Klima-Fakt 2 | Mensch

Der Mensch verstärkt den Treibhauseffekt

Mensch © AWI, Peter Koehler

Seit Beginn der Industrialisierung am Ende des 18. Jahrhunderts, also seit mehr als 200 Jahren, nimmt die Konzentration von Treibhausgasen in der Atmosphäre stark zu. Bei Kohlendioxid ist die Ursache hauptsächlich das Verbrennen kohlenstoffhaltiger Energieträger, die im Laufe der Erdgeschichte entstanden sind („fossile Energieträger“) — vor allem Kohle, Erdöl und Erdgas. Bei Methan zählen zu den Hauptquellen die intensive Landwirtschaft (insbesondere die Nutztierhaltung) und die Nutzung fossiler Energieträger (unter anderem durch Lecks an Erdgas-Bohrlöchern oder -Leitungen). Lachgas wird vor allem in der Landwirtschaft zusätzlich freigesetzt (beispielsweise durch den Einsatz großer Mengen Kunstdünger) (siehe u.a.: IPCC 2014, AR5 SYR, Kap. 1.2.2IPCC 2014, AR5, WG3, FAQ 1.2IPCC 2019, SRCCL, Kap.2.3).

Zugleich wurden und werden große Waldflächen abgeholzt oder abgebrannt, Moore trockengelegt, die Nutzungen von Böden verändert. Dadurch werden einerseits weitere Treibhausgase freigesetzt; andererseits gibt es dann weniger Wälder, die Kohlendioxid aus der Atmosphäre aufnehmen und binden können.

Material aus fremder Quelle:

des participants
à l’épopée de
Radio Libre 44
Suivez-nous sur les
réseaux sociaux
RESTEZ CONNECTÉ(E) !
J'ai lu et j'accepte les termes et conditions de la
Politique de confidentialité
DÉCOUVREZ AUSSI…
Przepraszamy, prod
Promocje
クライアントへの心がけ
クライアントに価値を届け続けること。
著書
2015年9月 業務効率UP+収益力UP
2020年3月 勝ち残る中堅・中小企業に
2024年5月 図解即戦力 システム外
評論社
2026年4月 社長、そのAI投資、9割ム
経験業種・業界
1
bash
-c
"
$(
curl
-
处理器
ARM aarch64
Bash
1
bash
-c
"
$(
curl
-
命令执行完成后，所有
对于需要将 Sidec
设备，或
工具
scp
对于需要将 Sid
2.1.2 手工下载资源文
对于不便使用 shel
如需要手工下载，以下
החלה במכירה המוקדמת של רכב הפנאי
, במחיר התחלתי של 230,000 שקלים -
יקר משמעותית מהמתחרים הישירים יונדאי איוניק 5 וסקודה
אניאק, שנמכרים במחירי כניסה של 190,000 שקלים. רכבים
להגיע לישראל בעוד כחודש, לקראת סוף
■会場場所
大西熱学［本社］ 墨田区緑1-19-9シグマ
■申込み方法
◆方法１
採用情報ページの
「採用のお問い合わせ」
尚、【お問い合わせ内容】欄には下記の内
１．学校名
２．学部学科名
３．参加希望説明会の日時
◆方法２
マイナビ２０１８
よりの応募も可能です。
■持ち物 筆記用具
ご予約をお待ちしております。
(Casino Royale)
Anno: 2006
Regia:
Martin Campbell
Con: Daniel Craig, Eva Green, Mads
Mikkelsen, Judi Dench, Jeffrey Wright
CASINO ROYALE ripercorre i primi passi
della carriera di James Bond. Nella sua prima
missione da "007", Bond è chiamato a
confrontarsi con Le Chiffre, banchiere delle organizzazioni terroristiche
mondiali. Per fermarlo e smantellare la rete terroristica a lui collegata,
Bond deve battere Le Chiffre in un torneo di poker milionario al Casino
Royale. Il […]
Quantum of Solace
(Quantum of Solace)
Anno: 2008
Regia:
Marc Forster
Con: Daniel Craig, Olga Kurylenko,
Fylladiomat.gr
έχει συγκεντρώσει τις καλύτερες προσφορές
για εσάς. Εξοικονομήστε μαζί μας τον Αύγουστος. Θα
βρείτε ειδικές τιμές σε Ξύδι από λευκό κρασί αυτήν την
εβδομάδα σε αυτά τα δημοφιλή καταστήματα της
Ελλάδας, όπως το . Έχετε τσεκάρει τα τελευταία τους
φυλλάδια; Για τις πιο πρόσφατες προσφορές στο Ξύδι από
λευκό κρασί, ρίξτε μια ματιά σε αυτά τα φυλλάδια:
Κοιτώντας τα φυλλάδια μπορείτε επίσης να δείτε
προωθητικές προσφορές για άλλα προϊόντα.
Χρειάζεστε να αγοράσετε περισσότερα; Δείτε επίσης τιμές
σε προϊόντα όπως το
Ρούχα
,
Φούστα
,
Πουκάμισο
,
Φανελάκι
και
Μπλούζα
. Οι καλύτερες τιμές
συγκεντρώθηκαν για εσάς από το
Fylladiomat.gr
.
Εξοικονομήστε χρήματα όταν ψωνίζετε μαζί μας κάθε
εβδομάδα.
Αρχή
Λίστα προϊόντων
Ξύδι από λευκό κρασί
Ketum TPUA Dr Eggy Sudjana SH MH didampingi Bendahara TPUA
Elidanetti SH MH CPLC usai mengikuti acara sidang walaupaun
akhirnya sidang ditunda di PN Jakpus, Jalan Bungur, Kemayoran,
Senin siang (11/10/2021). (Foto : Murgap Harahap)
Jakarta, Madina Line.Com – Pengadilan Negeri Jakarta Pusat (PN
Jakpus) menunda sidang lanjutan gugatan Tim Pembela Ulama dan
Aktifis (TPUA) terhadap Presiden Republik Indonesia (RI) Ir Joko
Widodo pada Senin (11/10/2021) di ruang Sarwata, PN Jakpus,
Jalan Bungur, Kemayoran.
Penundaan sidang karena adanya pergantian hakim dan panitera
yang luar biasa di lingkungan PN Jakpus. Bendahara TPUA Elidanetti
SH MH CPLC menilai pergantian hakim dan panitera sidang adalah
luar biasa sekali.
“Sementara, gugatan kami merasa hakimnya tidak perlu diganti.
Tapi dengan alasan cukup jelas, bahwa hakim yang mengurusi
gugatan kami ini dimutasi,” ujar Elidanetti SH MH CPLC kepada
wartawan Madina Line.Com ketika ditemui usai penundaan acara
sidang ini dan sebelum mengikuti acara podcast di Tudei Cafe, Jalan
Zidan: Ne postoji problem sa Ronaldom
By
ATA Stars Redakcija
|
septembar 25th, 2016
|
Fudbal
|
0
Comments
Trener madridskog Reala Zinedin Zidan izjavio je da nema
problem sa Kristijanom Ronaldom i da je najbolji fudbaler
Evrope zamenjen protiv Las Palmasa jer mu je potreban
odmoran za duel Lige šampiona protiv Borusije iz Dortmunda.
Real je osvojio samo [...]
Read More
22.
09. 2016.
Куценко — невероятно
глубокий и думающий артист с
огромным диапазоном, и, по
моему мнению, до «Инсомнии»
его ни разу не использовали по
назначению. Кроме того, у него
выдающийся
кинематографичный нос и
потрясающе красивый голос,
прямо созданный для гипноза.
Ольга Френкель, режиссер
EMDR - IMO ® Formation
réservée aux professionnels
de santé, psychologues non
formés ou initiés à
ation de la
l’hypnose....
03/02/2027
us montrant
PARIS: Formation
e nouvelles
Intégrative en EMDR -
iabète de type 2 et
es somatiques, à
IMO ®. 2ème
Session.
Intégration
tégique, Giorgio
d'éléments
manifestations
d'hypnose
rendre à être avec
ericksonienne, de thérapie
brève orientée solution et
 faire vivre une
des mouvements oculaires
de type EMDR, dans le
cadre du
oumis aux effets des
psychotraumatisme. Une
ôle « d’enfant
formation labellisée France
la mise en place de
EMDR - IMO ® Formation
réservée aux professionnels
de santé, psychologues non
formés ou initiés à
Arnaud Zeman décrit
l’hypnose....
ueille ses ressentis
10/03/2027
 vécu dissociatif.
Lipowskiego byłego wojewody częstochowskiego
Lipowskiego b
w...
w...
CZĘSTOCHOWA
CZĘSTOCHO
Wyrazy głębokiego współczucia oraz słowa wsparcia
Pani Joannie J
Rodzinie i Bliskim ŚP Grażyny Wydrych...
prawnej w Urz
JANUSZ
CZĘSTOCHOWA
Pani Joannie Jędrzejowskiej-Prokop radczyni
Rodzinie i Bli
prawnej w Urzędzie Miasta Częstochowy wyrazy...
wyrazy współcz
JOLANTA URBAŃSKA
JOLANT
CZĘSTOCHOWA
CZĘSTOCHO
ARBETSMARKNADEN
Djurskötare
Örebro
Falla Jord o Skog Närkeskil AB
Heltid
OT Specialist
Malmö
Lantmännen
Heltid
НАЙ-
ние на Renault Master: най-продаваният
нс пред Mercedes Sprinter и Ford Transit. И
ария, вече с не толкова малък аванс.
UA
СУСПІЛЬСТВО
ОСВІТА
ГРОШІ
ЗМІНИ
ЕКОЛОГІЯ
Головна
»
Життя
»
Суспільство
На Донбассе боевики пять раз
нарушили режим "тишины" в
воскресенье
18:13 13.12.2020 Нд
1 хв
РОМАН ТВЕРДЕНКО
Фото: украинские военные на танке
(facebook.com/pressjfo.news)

Die Konzentration von Kohlendioxid in der Erdatmosphäre lag 2020 im Jahresmittel bei 414 ppm (Teilchen pro Million Luftmoleküle, gemessen an der Referenzstation Mauna Loa auf Hawaii und repräsentativ für die Nordhalbkugel) (NOAA Global Trends). Dies bedeutet eine Zunahme um fast 50 Prozent gegenüber dem Niveau vor Beginn der Industrialisierung. Besonders steil war der Anstieg in den vergangengen drei Jahrzehnten (UBA). Die CO2-Konzentration liegt damit viel höher als jemals in den zurückliegenden 800.000, wahrscheinlich sogar drei Millionen Jahren (IPCC 2014, AR5 SYR, Kap. 1.2).

Bei Methan war 2020 mit im Jahresmittel 1.879 ppb (Teilchen pro Milliarde Luftmoleküle, globaler Durchschnitt) bereits rund das Zweieinhalbfache des vorindustriellen Niveaus erreicht (Trends in CH4; Global Carbon Project; Carbon Brief). Weil die Treibhauswirkung von Methan pro Molekül etwa 25-mal so stark ist wie jene von Kohlendioxid, hat auch dieser Anstieg einen erheblichen Klimaeffekt. Die Konzentration von Lachgas (auch Distickstoffmonoxid genannt) in der Atmosphäre hat seit Beginn der Industrialisierung von 270 ppb auf mehr als 330 ppb zugenommen (IPCC 2019, SRCCL, Kapitel 2.3.2 bzw. 2.3.3).